They pretend to be knowledgable baseball fans, but trip themselves up every time because they are dead wrong.

Bill Conlin misspelled the word knowledgeable in a sentence criticizing people for not being as smart as they think they are. Some would call this ironic.

Bill Conlin pretends to know who these haters are and pretends to know they aren't knowledgeable baseball fans, but he tripped himself up because he is dead wrong.

(There is nothing like a writer who takes a sentence containing an opinion and tries to pass it off as fact. It's like me saying, "There are people who think Albert Pujols isn't the best player in baseball. Those people are stupid and dead wrong." It's an opinion for God's sake, not a fact! I think maybe someone spit in Conlin's oatmeal the morning he wrote this, he's very angry)

And egregiously stupid.

And Bill is a poor speller. I will let you decide his level of egregious stupidity on this.

Boy, talk about a shot across the bow. Calling these Howard-haters not real knowledgeable (except misspelling this word) and then calling them egregiously stupid. It sounds like he took personal offense to Howard not making the All-Star game. Which, because it is an exhibition game, is egregiously stupid.

I hear the reason why he was not voted into the All-Star Game by the fans - and Phillies fans basically ignored him while stuffing the ballot box for an injured Shane Victorino - is because the National League has all these great first basemen.

I like how Bill puts "great" in parenthesis. It's not like the reigning NL MVP or All-Star game MVP play first base or anything. The National League does have some great first basemen, even Albert Pujols didn't make the All-Star game this year. Let's look at the NL first basemen using basic easy statistics that Bill Conlin prefers (he LOVES RBI's) and some more advanced statistics that more reasonable humans use. All stats are as of the All-Star break.

Gaby Sanchez: .293/.374/.472, 13 home runs, 50 RBI's and an OPS+ of 132
Ryan Howard: .257/.353/.475, 18 home runs, 72 RBI's and an OPS+ of 127
Prince Fielder: .297/.418/.575, 22 home runs, 72 RBI's and an OPS+ of 169
Joey Votto: .324/.438/.507, 13 home runs, 55 RBI's and an OPS+ of 159
Albert Pujols: .280/.357/.500, 18 home runs, 50 RBI's and an OPS+ of 140

So I know Bitter Bill is being sarcastic, but there was some competition for first base in the All-Star game this year. Fielder and Votto deserved to make it and perhaps Howard got snubbed in favor of Gaby Sanchez, but someone had to represent the Florida Marlins in the game, so that makes some sense to have him on the team. Adding Howard and having 4 first basemen on the roster probably doesn't make sense. So basically, shut the hell up and quit crying.

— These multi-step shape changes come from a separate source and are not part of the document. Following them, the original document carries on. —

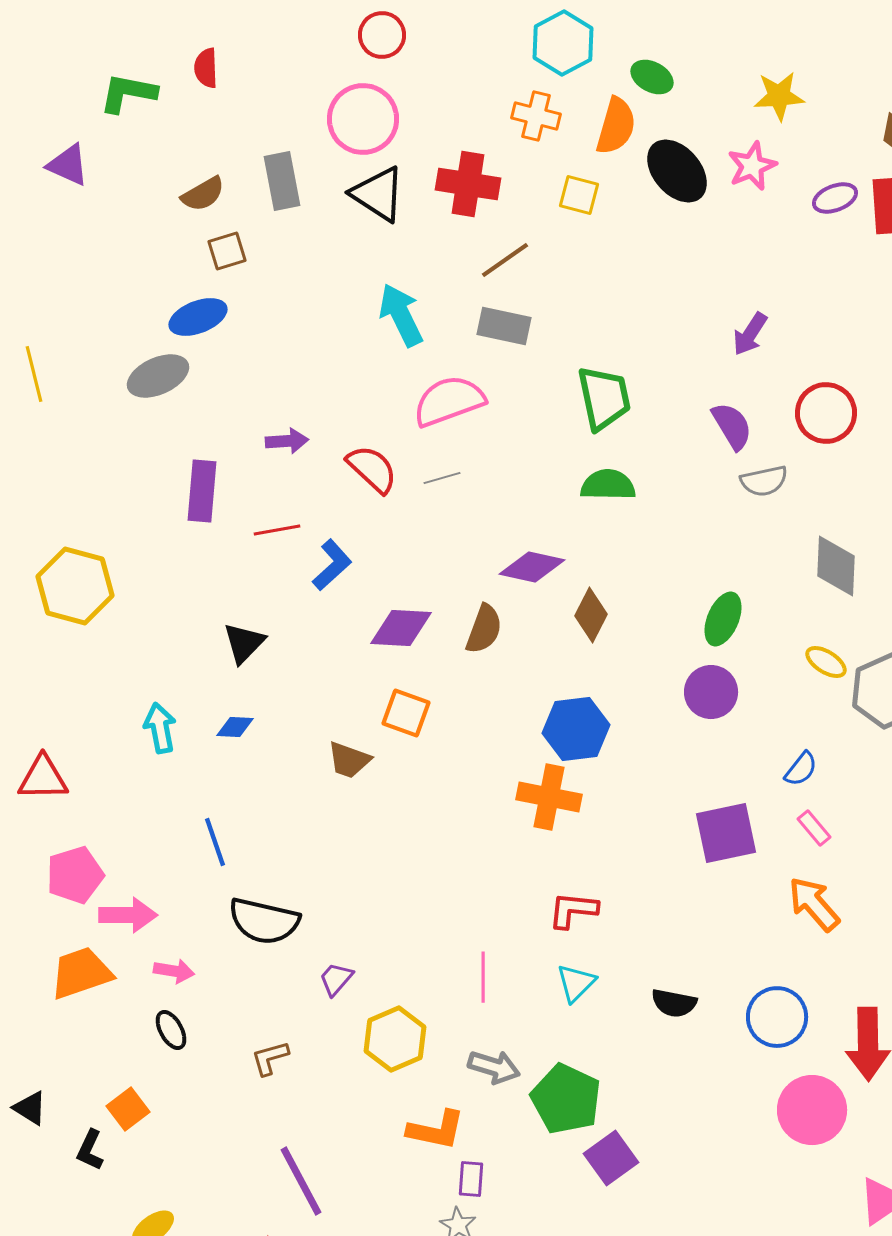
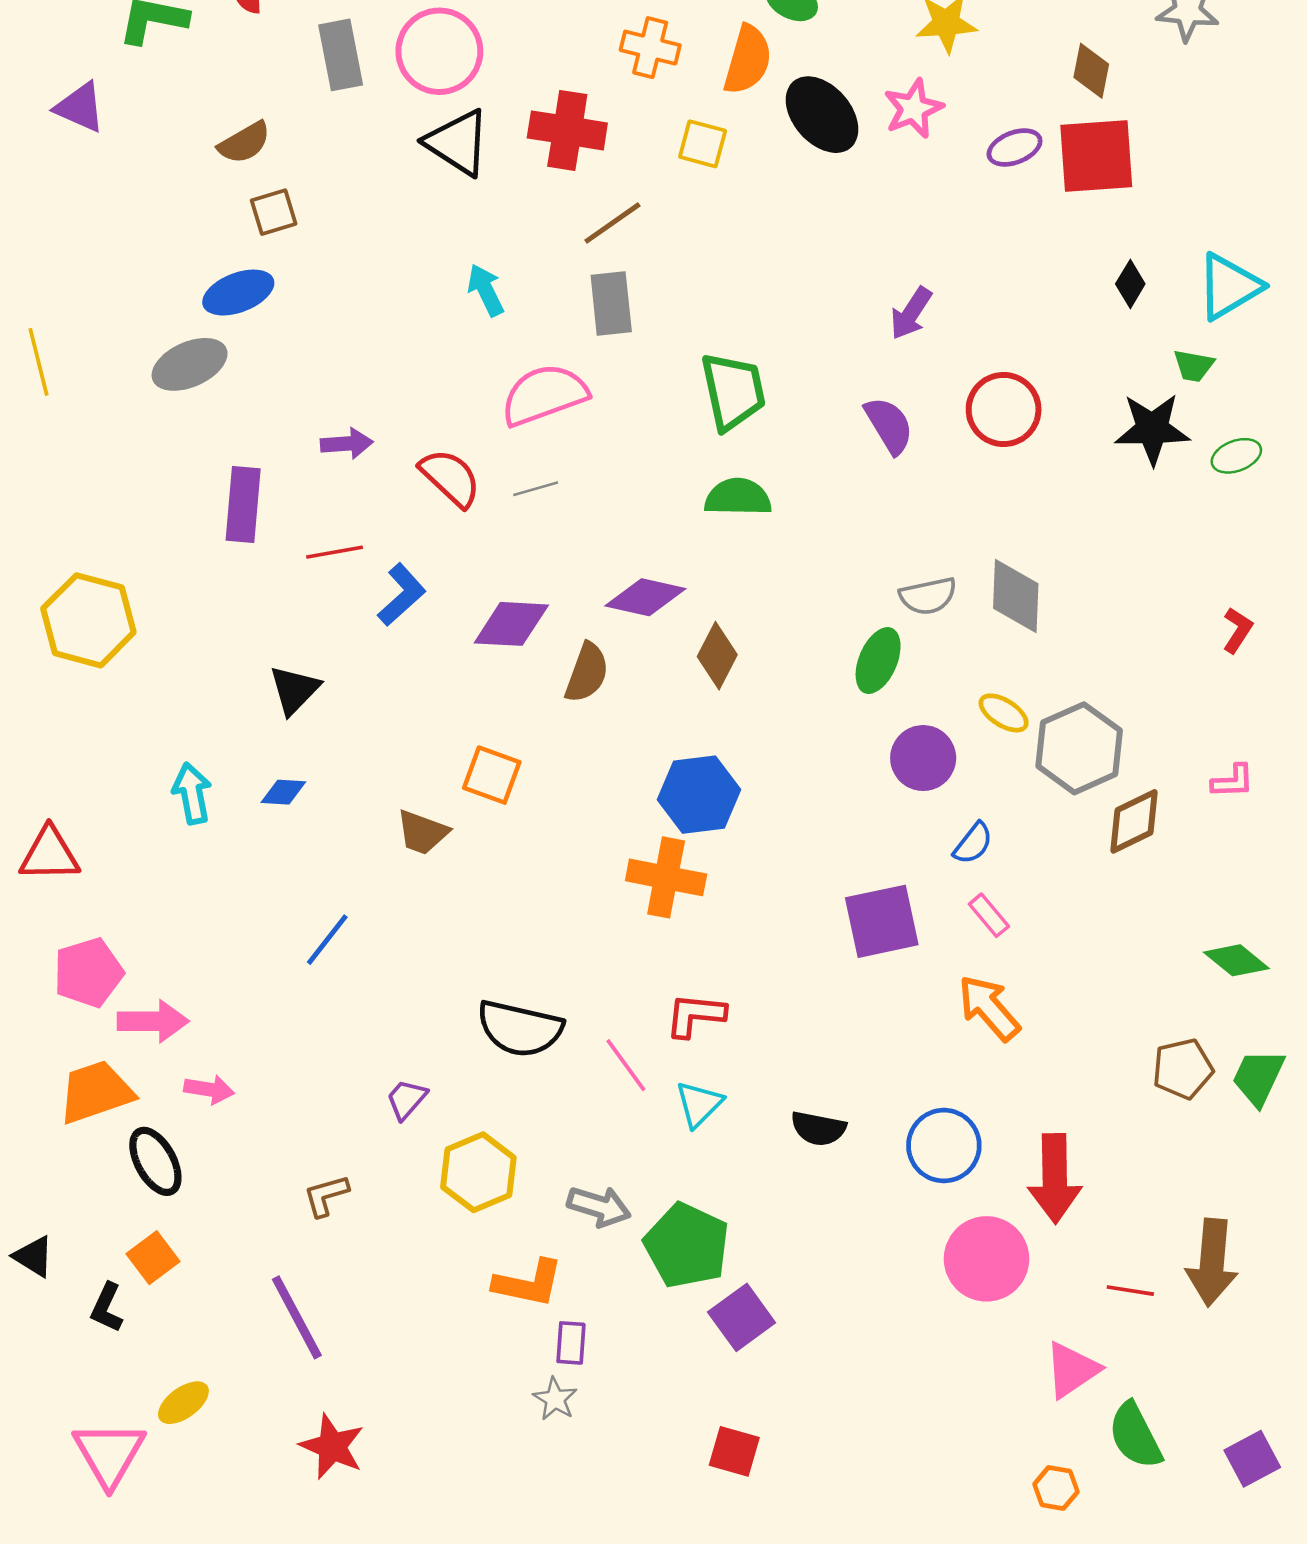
gray rectangle: (282, 181) -> (341, 55), moved
cyan arrow: (401, 315) -> (486, 290), size x0.7
gray rectangle: (504, 326) -> (611, 303), turned 72
gray semicircle: (764, 481) -> (928, 596), moved
purple diamond: (401, 628) -> (511, 624), moved
purple circle: (711, 692) -> (923, 758), moved
blue line: (215, 842) -> (327, 940), moved, turned 57
black semicircle: (264, 921) -> (520, 1029), moved
pink line: (483, 977) -> (626, 1065), moved, turned -36
black ellipse: (171, 1030) -> (155, 1161), moved, size x1.4
purple line: (301, 1181) -> (297, 1317), moved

And RH is no longer one of them . . .

That's not at all what is being said. Bill is taking this a bit personal. What is being said is three first basemen in the National League are playing better than Howard through the first half of the year. It is easier for Conlin to make a big hysterical, dramatic conclusion rather than just accept this isn't a dig at Howard from now until the future, but just the facts based on his first half performance. Bill prefers to make a big hysterical, dramatic conclusion because then it makes it sound like those who are critical of Howard are that much more unreasonable. Bill passes this criticism of Howard as a complete indictment of his play when that may not be entirely true.

So, chew on this: Prince Fielder went to the All-Star Game and captained a Home Run Derby team that was blown out of the water by a couple of real hitters named Adrian Gonzalez and Robinson Cano, who put on one hell of a show.

Chew on this: The Home Run Derby doesn't fucking matter when pertaining to this discussion. So which league won is irrelevant.

Chew even harder on this: You don't put players on the All-Star team simply to participate in the Home Run Derby. Maybe Bill Conlin would, but a reasonable person wouldn't.

Chew even harder on this and try not to choke: Prince Fielder won the MVP award and hit a home run in the All-Star game. Clearly, he deserved to be there regardless of how his team performed in the Home Run Derby.

Chew even harder on this and I hope it eventually gives you the shits: The performance of a player in the Home Run Derby (which I don't watch for one reason...Chris Berman. The fat turd who pretty much makes all things unwatchable) isn't indicative of how well that player performed during the first half of the season. So Howard's hypothetical performance in the Home Run Derby doesn't support his case for making the All-Star team.

Not that Fielder is chopped liver. He is, after all, tied for the league RBI lead with some slipping, already over-the-hill guy named Ryan Howard.

Nobody said Ryan Howard was over-the-hill. He didn't make one All-Star team. Stop crying about it and just accept there were three better first basemen (or one first baseman who needed to represent his team on the squad) in the National League.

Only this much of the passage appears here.